## PROVIDED INFORMATION

↓↓↓

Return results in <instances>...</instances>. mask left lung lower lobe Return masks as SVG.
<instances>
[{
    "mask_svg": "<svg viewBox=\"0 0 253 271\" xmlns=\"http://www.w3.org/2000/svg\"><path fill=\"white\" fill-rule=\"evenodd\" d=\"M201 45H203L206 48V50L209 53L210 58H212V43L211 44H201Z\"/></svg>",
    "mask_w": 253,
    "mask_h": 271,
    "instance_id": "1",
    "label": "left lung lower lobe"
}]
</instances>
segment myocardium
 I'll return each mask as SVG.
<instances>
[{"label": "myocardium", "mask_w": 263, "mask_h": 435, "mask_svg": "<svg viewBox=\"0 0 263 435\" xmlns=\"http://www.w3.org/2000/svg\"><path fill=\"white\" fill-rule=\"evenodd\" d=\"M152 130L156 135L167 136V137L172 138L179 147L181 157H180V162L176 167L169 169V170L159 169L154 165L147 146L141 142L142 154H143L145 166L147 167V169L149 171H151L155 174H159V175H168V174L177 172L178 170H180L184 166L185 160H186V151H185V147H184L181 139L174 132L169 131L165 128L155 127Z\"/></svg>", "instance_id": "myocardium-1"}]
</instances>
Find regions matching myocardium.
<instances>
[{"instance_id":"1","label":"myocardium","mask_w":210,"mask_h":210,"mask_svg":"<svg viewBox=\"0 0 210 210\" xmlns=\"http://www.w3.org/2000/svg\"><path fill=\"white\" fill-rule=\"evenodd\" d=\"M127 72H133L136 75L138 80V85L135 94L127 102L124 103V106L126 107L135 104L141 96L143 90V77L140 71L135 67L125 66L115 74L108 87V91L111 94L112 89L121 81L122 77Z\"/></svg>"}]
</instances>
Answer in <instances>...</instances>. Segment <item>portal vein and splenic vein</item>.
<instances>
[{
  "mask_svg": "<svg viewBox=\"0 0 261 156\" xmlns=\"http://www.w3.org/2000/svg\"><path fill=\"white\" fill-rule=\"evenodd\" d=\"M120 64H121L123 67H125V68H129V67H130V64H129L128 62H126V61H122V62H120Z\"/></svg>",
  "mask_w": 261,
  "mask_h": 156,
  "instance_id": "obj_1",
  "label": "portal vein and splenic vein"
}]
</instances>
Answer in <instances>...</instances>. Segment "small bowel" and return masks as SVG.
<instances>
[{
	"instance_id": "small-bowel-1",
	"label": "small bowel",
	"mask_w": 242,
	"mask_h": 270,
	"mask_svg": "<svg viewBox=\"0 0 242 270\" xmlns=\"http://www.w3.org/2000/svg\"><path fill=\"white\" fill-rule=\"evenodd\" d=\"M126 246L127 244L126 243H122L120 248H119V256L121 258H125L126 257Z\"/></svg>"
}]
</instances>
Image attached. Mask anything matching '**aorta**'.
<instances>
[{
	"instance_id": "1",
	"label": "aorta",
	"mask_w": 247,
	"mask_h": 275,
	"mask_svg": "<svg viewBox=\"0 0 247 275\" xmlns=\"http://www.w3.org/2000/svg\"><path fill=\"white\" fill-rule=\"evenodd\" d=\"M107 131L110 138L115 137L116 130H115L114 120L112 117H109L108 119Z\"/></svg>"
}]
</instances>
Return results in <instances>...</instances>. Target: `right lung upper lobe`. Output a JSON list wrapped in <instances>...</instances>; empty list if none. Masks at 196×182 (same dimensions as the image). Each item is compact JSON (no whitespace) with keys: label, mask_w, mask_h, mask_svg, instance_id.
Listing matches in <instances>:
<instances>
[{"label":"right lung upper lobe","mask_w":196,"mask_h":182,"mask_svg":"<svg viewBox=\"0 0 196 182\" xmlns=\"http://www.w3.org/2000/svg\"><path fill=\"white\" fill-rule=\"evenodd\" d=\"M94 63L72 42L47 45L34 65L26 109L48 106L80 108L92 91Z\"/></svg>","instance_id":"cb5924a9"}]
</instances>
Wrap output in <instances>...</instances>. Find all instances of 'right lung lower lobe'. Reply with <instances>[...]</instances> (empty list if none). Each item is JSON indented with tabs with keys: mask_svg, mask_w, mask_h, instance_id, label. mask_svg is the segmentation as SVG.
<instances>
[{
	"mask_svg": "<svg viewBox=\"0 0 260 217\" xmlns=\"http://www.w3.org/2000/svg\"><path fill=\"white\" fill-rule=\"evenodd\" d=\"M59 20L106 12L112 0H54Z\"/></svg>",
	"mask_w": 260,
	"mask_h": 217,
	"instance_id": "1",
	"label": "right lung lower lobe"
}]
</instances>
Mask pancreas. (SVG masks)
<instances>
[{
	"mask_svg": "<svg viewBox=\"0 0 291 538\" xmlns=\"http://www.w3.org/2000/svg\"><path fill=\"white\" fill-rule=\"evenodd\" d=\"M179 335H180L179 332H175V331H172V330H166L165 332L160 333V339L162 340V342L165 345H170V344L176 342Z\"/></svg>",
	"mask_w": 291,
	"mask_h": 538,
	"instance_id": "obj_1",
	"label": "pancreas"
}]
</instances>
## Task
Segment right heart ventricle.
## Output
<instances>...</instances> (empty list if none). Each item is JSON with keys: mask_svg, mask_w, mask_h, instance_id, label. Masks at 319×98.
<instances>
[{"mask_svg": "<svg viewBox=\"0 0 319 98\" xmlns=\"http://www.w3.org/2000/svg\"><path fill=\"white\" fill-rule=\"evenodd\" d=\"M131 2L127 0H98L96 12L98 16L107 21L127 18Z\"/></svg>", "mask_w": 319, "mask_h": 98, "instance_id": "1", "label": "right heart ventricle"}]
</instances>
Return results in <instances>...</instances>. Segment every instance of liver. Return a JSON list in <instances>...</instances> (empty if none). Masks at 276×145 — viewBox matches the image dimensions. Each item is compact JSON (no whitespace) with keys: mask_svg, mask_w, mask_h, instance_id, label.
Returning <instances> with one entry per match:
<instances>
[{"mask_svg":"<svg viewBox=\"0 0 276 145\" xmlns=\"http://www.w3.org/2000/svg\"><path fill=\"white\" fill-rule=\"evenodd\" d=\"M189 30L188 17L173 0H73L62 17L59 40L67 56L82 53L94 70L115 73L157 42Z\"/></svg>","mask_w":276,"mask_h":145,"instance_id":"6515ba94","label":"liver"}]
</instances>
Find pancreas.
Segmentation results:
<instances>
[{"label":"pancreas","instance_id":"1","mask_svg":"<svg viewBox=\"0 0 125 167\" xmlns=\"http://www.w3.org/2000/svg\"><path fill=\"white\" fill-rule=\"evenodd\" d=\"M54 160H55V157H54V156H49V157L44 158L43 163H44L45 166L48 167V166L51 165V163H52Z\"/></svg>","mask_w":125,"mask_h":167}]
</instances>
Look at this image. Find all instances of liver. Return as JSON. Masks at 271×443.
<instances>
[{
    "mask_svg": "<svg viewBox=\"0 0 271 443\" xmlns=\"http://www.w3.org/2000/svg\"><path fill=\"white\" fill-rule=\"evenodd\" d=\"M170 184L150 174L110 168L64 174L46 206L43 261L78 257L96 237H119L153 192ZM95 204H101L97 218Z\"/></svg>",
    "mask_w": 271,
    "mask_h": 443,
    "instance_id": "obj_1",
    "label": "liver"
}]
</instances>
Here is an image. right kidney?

↑↑↑

## TASK DIRECTIONS
Everything in the data above should be output exactly as it stands.

## RESULT FOR THIS EXERCISE
Return results in <instances>...</instances>. mask left lung lower lobe Return masks as SVG.
<instances>
[{
    "mask_svg": "<svg viewBox=\"0 0 253 271\" xmlns=\"http://www.w3.org/2000/svg\"><path fill=\"white\" fill-rule=\"evenodd\" d=\"M201 45H203L206 48V50L209 53L210 58H212V43L211 44H201Z\"/></svg>",
    "mask_w": 253,
    "mask_h": 271,
    "instance_id": "1",
    "label": "left lung lower lobe"
}]
</instances>
segment myocardium
 I'll return each mask as SVG.
<instances>
[{"label": "myocardium", "mask_w": 263, "mask_h": 435, "mask_svg": "<svg viewBox=\"0 0 263 435\" xmlns=\"http://www.w3.org/2000/svg\"><path fill=\"white\" fill-rule=\"evenodd\" d=\"M152 130L156 135L167 136V137L172 138L179 147L181 157H180V162L176 167L169 169V170L159 169L154 165L147 146L141 142L142 154H143L145 166L147 167V169L149 171H151L155 174H159V175H168V174L177 172L178 170H180L184 166L185 160H186V151H185V147H184L181 139L174 132L169 131L165 128L155 127Z\"/></svg>", "instance_id": "myocardium-1"}]
</instances>
Find regions matching myocardium.
<instances>
[{"instance_id":"1","label":"myocardium","mask_w":210,"mask_h":210,"mask_svg":"<svg viewBox=\"0 0 210 210\" xmlns=\"http://www.w3.org/2000/svg\"><path fill=\"white\" fill-rule=\"evenodd\" d=\"M127 72H133L136 75L138 80V85L135 94L127 102L124 103V106L126 107L135 104L141 96L143 90V77L140 71L135 67L125 66L115 74L108 87V91L111 94L112 89L121 81L122 77Z\"/></svg>"}]
</instances>
Answer in <instances>...</instances>. Segment <item>portal vein and splenic vein</item>.
<instances>
[{
  "mask_svg": "<svg viewBox=\"0 0 261 156\" xmlns=\"http://www.w3.org/2000/svg\"><path fill=\"white\" fill-rule=\"evenodd\" d=\"M120 64H121L123 67H125V68H129V67H130V64H129L128 62H126V61H122V62H120Z\"/></svg>",
  "mask_w": 261,
  "mask_h": 156,
  "instance_id": "obj_1",
  "label": "portal vein and splenic vein"
}]
</instances>
Answer in <instances>...</instances>. Segment "small bowel" and return masks as SVG.
<instances>
[{
	"instance_id": "small-bowel-1",
	"label": "small bowel",
	"mask_w": 242,
	"mask_h": 270,
	"mask_svg": "<svg viewBox=\"0 0 242 270\" xmlns=\"http://www.w3.org/2000/svg\"><path fill=\"white\" fill-rule=\"evenodd\" d=\"M126 246L127 244L126 243H122L120 248H119V256L121 258H125L126 257Z\"/></svg>"
}]
</instances>
Image attached. Mask anything matching '**aorta**'.
<instances>
[{
	"instance_id": "1",
	"label": "aorta",
	"mask_w": 247,
	"mask_h": 275,
	"mask_svg": "<svg viewBox=\"0 0 247 275\" xmlns=\"http://www.w3.org/2000/svg\"><path fill=\"white\" fill-rule=\"evenodd\" d=\"M107 131L110 138L115 137L116 130H115L114 120L112 117H109L108 119Z\"/></svg>"
}]
</instances>
Return results in <instances>...</instances>. Target: `right lung upper lobe`. Output a JSON list wrapped in <instances>...</instances>; empty list if none. Masks at 196×182 (same dimensions as the image). Each item is compact JSON (no whitespace) with keys: label, mask_w, mask_h, mask_svg, instance_id.
Listing matches in <instances>:
<instances>
[{"label":"right lung upper lobe","mask_w":196,"mask_h":182,"mask_svg":"<svg viewBox=\"0 0 196 182\" xmlns=\"http://www.w3.org/2000/svg\"><path fill=\"white\" fill-rule=\"evenodd\" d=\"M94 63L72 42L47 45L34 65L26 109L48 106L80 108L92 91Z\"/></svg>","instance_id":"cb5924a9"}]
</instances>
Wrap output in <instances>...</instances>. Find all instances of 'right lung lower lobe'. Reply with <instances>[...]</instances> (empty list if none). Each item is JSON indented with tabs with keys: mask_svg, mask_w, mask_h, instance_id, label. mask_svg is the segmentation as SVG.
<instances>
[{
	"mask_svg": "<svg viewBox=\"0 0 260 217\" xmlns=\"http://www.w3.org/2000/svg\"><path fill=\"white\" fill-rule=\"evenodd\" d=\"M59 20L106 12L112 0H54Z\"/></svg>",
	"mask_w": 260,
	"mask_h": 217,
	"instance_id": "1",
	"label": "right lung lower lobe"
}]
</instances>
Mask pancreas. (SVG masks)
<instances>
[{
	"mask_svg": "<svg viewBox=\"0 0 291 538\" xmlns=\"http://www.w3.org/2000/svg\"><path fill=\"white\" fill-rule=\"evenodd\" d=\"M179 335H180L179 332H175V331H172V330H166L165 332L160 333V339L162 340V342L165 345H170V344L176 342Z\"/></svg>",
	"mask_w": 291,
	"mask_h": 538,
	"instance_id": "obj_1",
	"label": "pancreas"
}]
</instances>
## Task
Segment right heart ventricle.
## Output
<instances>...</instances> (empty list if none). Each item is JSON with keys: mask_svg, mask_w, mask_h, instance_id, label. Masks at 319×98.
<instances>
[{"mask_svg": "<svg viewBox=\"0 0 319 98\" xmlns=\"http://www.w3.org/2000/svg\"><path fill=\"white\" fill-rule=\"evenodd\" d=\"M131 2L127 0H98L96 12L98 16L107 21L127 18Z\"/></svg>", "mask_w": 319, "mask_h": 98, "instance_id": "1", "label": "right heart ventricle"}]
</instances>
Return results in <instances>...</instances>. Segment every instance of liver. Return a JSON list in <instances>...</instances> (empty if none). Masks at 276×145 — viewBox matches the image dimensions. Each item is compact JSON (no whitespace) with keys: mask_svg, mask_w, mask_h, instance_id, label.
Returning <instances> with one entry per match:
<instances>
[{"mask_svg":"<svg viewBox=\"0 0 276 145\" xmlns=\"http://www.w3.org/2000/svg\"><path fill=\"white\" fill-rule=\"evenodd\" d=\"M189 30L188 17L173 0H73L62 17L59 40L67 56L82 53L94 70L115 73L157 42Z\"/></svg>","mask_w":276,"mask_h":145,"instance_id":"6515ba94","label":"liver"}]
</instances>
Find pancreas.
Segmentation results:
<instances>
[{"label":"pancreas","instance_id":"1","mask_svg":"<svg viewBox=\"0 0 125 167\" xmlns=\"http://www.w3.org/2000/svg\"><path fill=\"white\" fill-rule=\"evenodd\" d=\"M54 160H55V157H54V156H49V157L44 158L43 163H44L45 166L48 167V166L51 165V163H52Z\"/></svg>","mask_w":125,"mask_h":167}]
</instances>
Look at this image. Find all instances of liver. Return as JSON. Masks at 271×443.
<instances>
[{
    "mask_svg": "<svg viewBox=\"0 0 271 443\" xmlns=\"http://www.w3.org/2000/svg\"><path fill=\"white\" fill-rule=\"evenodd\" d=\"M170 184L150 174L110 168L64 174L46 206L43 261L78 257L96 237H119L153 192ZM95 204H101L97 218Z\"/></svg>",
    "mask_w": 271,
    "mask_h": 443,
    "instance_id": "obj_1",
    "label": "liver"
}]
</instances>
Here is an image. right kidney?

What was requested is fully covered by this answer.